Australian online home improvement marketplace hipages is making a big bet on TV – signing on as a major sponsor of season 15 of The Block, which will begin airing in August.

The Block is a popular reality television series broadcast on the Nine Network. The series follows four or five couples as they compete against each other to renovate and restyle properties and sell them at auction for the highest price.

While sponsoring a television programme is not a new marketing move, it is uncharted waters for the 15-year old brand that has built its business almost exclusively on search advertising.

In Australia, households spend A$73bn a year on tradespeople – or “tradies”, as they’re referred to locally – which equates to about 5% of the country’s 2018 GDP, larger than its agricultural or iron exports. About 70 million paid residential jobs were completed by tradies in the past year, according to hipages.
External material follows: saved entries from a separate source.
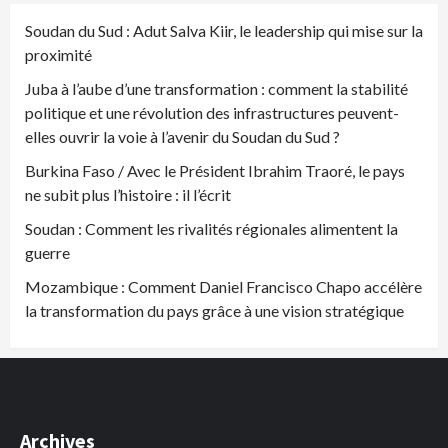
Soudan du Sud : Adut Salva Kiir, le leadership qui mise sur la
proximité
Juba à l’aube d’une transformation : comment la stabilité
politique et une révolution des infrastructures peuvent-
elles ouvrir la voie à l’avenir du Soudan du Sud ?
Burkina Faso / Avec le Président Ibrahim Traoré, le pays
ne subit plus l’histoire : il l’écrit
Soudan : Comment les rivalités régionales alimentent la
guerre
Mozambique : Comment Daniel Francisco Chapo accélère
la transformation du pays grâce à une vision stratégique
Archives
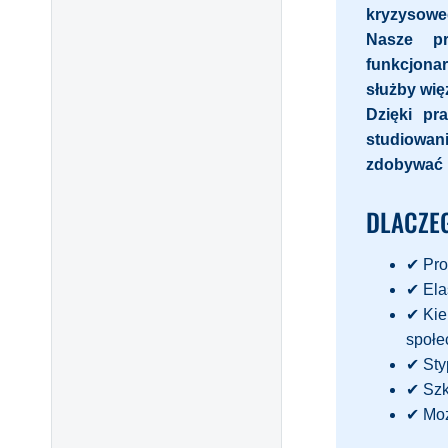
kryzysowe
Nasze p
funkcjonar
służby wię
Dzięki pr
studiowan
zdobywać k
DLACZE
✔ Pro
✔ Ela
✔ Kie
społe
✔ Sty
✔ Szk
✔ Moż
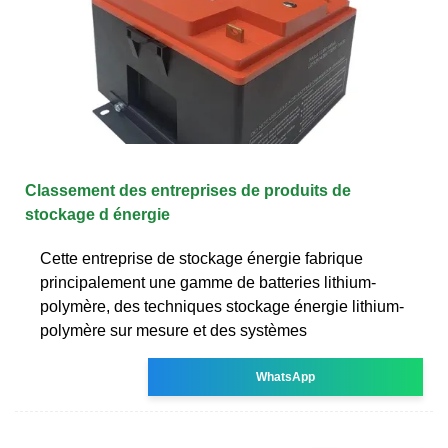
Classement des entreprises de produits de
stockage d énergie
Cette entreprise de stockage énergie fabrique
principalement une gamme de batteries lithium-
polymère, des techniques stockage énergie lithium-
polymère sur mesure et des systèmes
WhatsApp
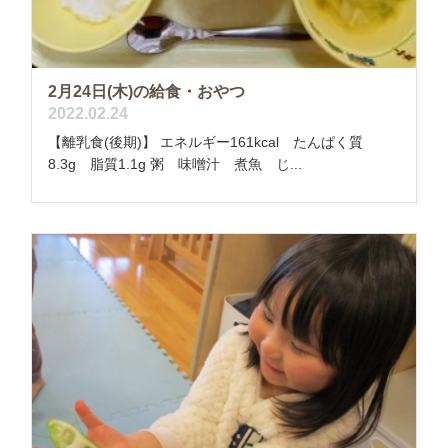
2月24日(木)の給食・おやつ
2022.02.24
【離乳食(後期)】 エネルギー161kcal たんぱく質
8.3g 脂質1.1g 粥 味噌汁 煮魚 じ...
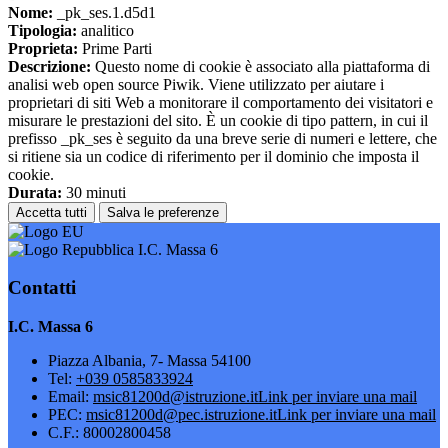
Nome:
_pk_ses.1.d5d1
Tipologia:
analitico
Proprieta:
Prime Parti
Descrizione:
Questo nome di cookie è associato alla piattaforma di
analisi web open source Piwik. Viene utilizzato per aiutare i
proprietari di siti Web a monitorare il comportamento dei visitatori e
misurare le prestazioni del sito. È un cookie di tipo pattern, in cui il
prefisso _pk_ses è seguito da una breve serie di numeri e lettere, che
si ritiene sia un codice di riferimento per il dominio che imposta il
cookie.
Durata:
30 minuti
Accetta tutti
Salva le preferenze
I.C. Massa 6
Contatti
I.C. Massa 6
Piazza Albania, 7- Massa 54100
Tel:
+039 0585833924
Email:
msic81200d@istruzione.it
Link per inviare una mail
PEC:
msic81200d@pec.istruzione.it
Link per inviare una mail
C.F.: 80002800458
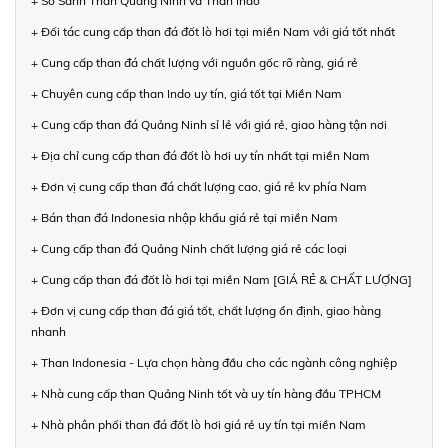
+ So Sánh Than Quảng Ninh và Than Indo
+ Đối tác cung cấp than đá đốt lò hơi tại miền Nam với giá tốt nhất
+ Cung cấp than đá chất lượng với nguồn gốc rõ ràng, giá rẻ
+ Chuyên cung cấp than Indo uy tín, giá tốt tại Miền Nam
+ Cung cấp than đá Quảng Ninh sỉ lẻ với giá rẻ, giao hàng tận nơi
+ Địa chỉ cung cấp than đá đốt lò hơi uy tín nhất tại miền Nam
+ Đơn vị cung cấp than đá chất lượng cao, giá rẻ kv phía Nam
+ Bán than đá Indonesia nhập khẩu giá rẻ tại miền Nam
+ Cung cấp than đá Quảng Ninh chất lượng giá rẻ các loại
+ Cung cấp than đá đốt lò hơi tại miền Nam [GIÁ RẺ & CHẤT LƯỢNG]
+ Đơn vị cung cấp than đá giá tốt, chất lượng ổn định, giao hàng
nhanh
+ Than Indonesia - Lựa chọn hàng đầu cho các ngành công nghiệp
+ Nhà cung cấp than Quảng Ninh tốt và uy tín hàng đầu TPHCM
+ Nhà phân phối than đá đốt lò hơi giá rẻ uy tín tại miền Nam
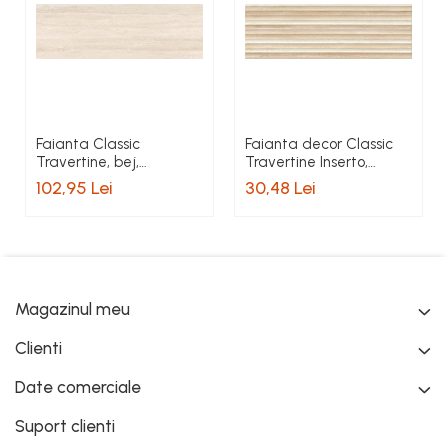
Faianta Classic
Faianta decor Classic
Travertine, bej,
Travertine Inserto,
rectificata, 24 x 74 cm
rectificata, 24 x 74 cm
102,95 Lei
30,48 Lei
Magazinul meu
Clienti
Date comerciale
Suport clienti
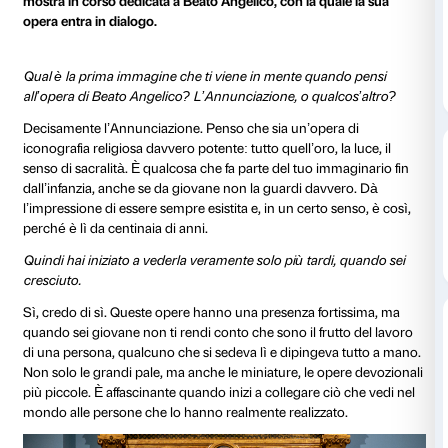
In occasione dell’inaugurazione dell’installazione sit
MESSAGE
nel cortile di Palazzo Strozzi (29 ottobre
gennaio 2026), abbiamo intervistato KAWS per parla
mostra in corso dedicata a Beato Angelico, con la qua
opera entra in dialogo.
Qual è la prima immagine che ti viene in mente qua
all’opera di Beato Angelico? L’Annunciazione, o qual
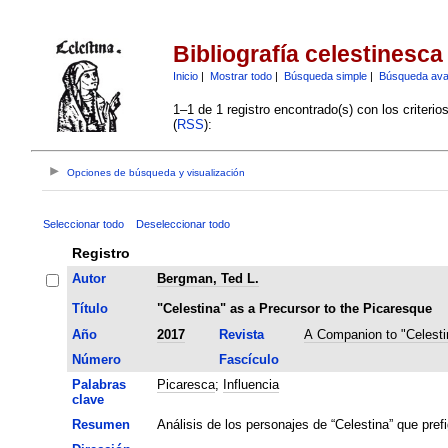
Bibliografía celestinesca
Inicio
|
Mostrar todo
|
Búsqueda simple
|
Búsqueda av
1–1 de 1 registro encontrado(s) con los criteri
(
RSS
):
Opciones de búsqueda y visualización
Seleccionar todo
Deseleccionar todo
Registro
Autor
Bergman, Ted L.
Título
"Celestina" as a Precursor to the Picaresque
Año
2017
Revista
A Companion to "Celesti
Número
Fascículo
Palabras
Picaresca
;
Influencia
clave
Resumen
Análisis de los personajes de “Celestina” que prefi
Established in 2004, the platform lays claim to a leadership position in the market, with an average of 100,000 jobs posted every month and 2.6 million users nationwide.

Speaking at Advertising Week APAC, a conference held in Sydney, Australia, hipages chief customer officer Stuart Tucker noted that growth of the business to date has been driven by paid search.

“There's a lot of search activity going on in this category but what that really meant is that we were driving performance, but we didn't get the balance right,” he said. “We had an inconsistent approach to brand building activity. In fact, we had never consistently invested in our brand.”

This resulted in only one in four Australians having heard of hipages when prompted – only 27% aided awareness. This led to the company’s first foray into TV advertising to build its brand, with its ‘Change the way you tradie’ campaign launching in August 2018. (For more read WARC’s Australia’s hipages goes all in on TV to boost brand.)

The company enjoyed lasting results from the effort:
  • Increased aided awareness from 27% to 37%, a figure which held for six months post-campaign.
  • Increased brand consideration, up from 17% to 24%, which also held for six months.
“That’s a big deal for us and that changes things,” said Tucker. “We drove new customers and reinvigorated existing ones who may have lapsed and increased the LTV because every customer we get on mobile is double the LTV of those that come in via desktop. This starts to change the dynamics of our business which a great result.”